Auch das ist natürlich nicht der echte Otto – das Elend nimmt seinen Lauf.

Der Winter war besonders grausam. Zur Weckzeit früh um 6:30 ist es noch stockfinster. Die Schuhe, vom Vortag noch nicht ganz trocken, waren im nassen Schnee (den es damals noch gab) schon nach wenigen Schritten durch und durch nass. Der Weg ging entlang einer dunklen und von den Abgasen der Autos verpesteten Straße. Das unfreiwillige Ziel war eine düstere Schule. Da wartete eine Klasse auf ihn, die nach mehr als 40 Schülern stank. Lauter unangenehmen und bösartige Zell- pardon Zeitgenossen.

Dort wartete auf ihn ein missmutiger Lehrer, der Mühe hatte, die große Klasse zu bändigen. Alle mussten immer sitzen, die Regeln waren streng und es hagelte Strafen. Otto war müde vom frühen Aufstehen. In der Pause wurde aus der domestizierten Klasse eine wilde Horde. Die großen und starken Jungen lachten ihn aus und rempelten ihn. Ab und zu gab es auch eine Tracht Prügel oder wurden ihm Sachen weggenommen.

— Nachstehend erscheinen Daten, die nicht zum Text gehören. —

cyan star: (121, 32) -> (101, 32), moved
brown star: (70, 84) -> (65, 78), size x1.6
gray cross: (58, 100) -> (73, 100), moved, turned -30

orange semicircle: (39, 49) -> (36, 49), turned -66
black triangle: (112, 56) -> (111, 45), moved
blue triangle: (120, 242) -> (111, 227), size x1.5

Die Schulstunden brachten die große Langeweile. Er konnte ja schon lesen. Nur, die Schulbücher waren irgendwie überhaupt nicht interessant. Auch auf den hinteren Seiten nicht. Da standen nur komische Geschichten für kleine Kinder drin, die lehren sollten, was gut und was böse ist. Wobei das nie so ganz klar war. Das Rechnen war eher was für Babies. Und Heimatkunde und so ein Kram interessierte ihn schon gar nicht.

So wurde  der kleine Otto ganz schnell ein sehr demotivierter Schüler. Er war froh, wenn es vormittags hell wurde. Da konnte er zum Fenster hinausschauen. Wenn er Glück hatte, sah er ein paar der wenigen Vögel, die im Winter im Lande geblieben waren. Die beneidete er um ihre Freiheit. Der Lehrer mochte das Rausschauen aus dem Fenster aber nicht, so hagelte es Strafen.

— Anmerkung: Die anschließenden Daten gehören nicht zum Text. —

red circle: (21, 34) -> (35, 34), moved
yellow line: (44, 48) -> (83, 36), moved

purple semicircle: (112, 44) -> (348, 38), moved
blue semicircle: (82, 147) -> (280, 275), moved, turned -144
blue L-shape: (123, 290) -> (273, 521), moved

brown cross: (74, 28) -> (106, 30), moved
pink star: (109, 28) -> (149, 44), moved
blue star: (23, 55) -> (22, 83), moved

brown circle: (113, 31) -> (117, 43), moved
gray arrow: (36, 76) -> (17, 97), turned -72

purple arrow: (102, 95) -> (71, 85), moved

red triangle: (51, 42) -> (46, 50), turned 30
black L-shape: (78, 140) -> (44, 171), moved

So wurde der kleine Otto ein schlechter und unglücklicher Schüler. Daheim war er nicht mehr der bewunderte und verwöhnte Liebling. Er wurde zum bösen Bub, der immer kritisiert und gemaßregelt wurde. Die vier Jahre in der Volksschule waren für Otto die Hölle. Dann schaffte er den Übertritt ins Gymnasium, auch weil seine Eltern ihn jeden Nachmittag zum Lernen zwangen und den Lern-Fortschritt durch tägliches Abfragen am Abend kontrollierten .

Auch das ist natürlich nicht der fiktive Otto!

Auf das Gymnasium gewechselt,  ging es ihm ein wenig besser. Der Stoff war interessanter und die Fremdsprache Englisch ließ ihn von einer besseren Welt träumen. Bei Otto kam so etwas wie eine intrinsische Motivation auf. Es gab sogar Lehrer, die verstanden es, auf die Schüler und Otto einzugehen.

Dann kam die Pubertät, die für Otto wieder ziemlich schlimm werden sollte. Danach, in den höheren Klassen wurde es wieder besser. In einigen – überwiegend naturwissenschaftlichen Fächern – wurde er richtig gut. So baute er sein zerstörtes Selbstbewusstsein mit Fächern wie Biologie und Mathematik wieder ein wenig auf.

Als er merkte, dass er beim weiblichen Geschlecht so halbwegs erfolgreich war, ging es weiter nach oben. Otto nabelte sich Schritt für Schritt von seiner Familie ab, verdiente sich mit Nachhilfeunterricht gutes Geld, dass er mit Pizza-Essen und in Kneipen beim Bier verprasste. Es ging es aufwärts. Er wurde ernst genommen, wirkte bei der Schülerzeitung mit und bestand die Abiturprüfung sogar mit ganz vernünftigen Noten.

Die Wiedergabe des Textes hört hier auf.